▶ [Problem to solve]: Reproduce every entry below precisely; do not include the pictures.

- Opening Delimiter -

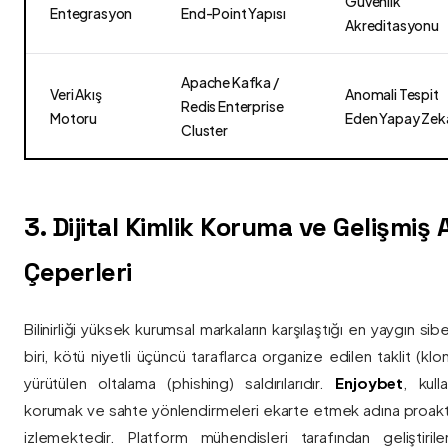
Güvenlik
Entegrasyon
End-Point Yapısı
Akreditasyonu
Apache Kafka /
Veri Akış
Anomali Tespit
Redis Enterprise
Motoru
Eden Yapay Zek
Cluster
3. Dijital Kimlik Koruma ve Gelişmiş
Çeperleri
Bilinirliği yüksek kurumsal markaların karşılaştığı en yaygın si
biri, kötü niyetli üçüncü taraflarca organize edilen taklit (kl
yürütülen oltalama (phishing) saldırılarıdır.
Enjoybet
, kulla
korumak ve sahte yönlendirmeleri ekarte etmek adına proaktif 
izlemektedir. Platform mühendisleri tarafından geliştiri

- Closing Delimiter -

▶ [Answer to this exercise]:
Güvenlik
Entegrasyon
End-Point Yapısı
Akreditasyonu
Apache Kafka /
Veri Akış
Anomali Tespit
Redis Enterprise
Motoru
Eden Yapay Zek
Cluster
3. Dijital Kimlik Koruma ve Gelişmiş
Çeperleri
Bilinirliği yüksek kurumsal markaların karşılaştığı en yaygın si
biri, kötü niyetli üçüncü taraflarca organize edilen taklit (kl
yürütülen oltalama (phishing) saldırılarıdır.
Enjoybet
, kulla
korumak ve sahte yönlendirmeleri ekarte etmek adına proaktif 
izlemektedir. Platform mühendisleri tarafından geliştiri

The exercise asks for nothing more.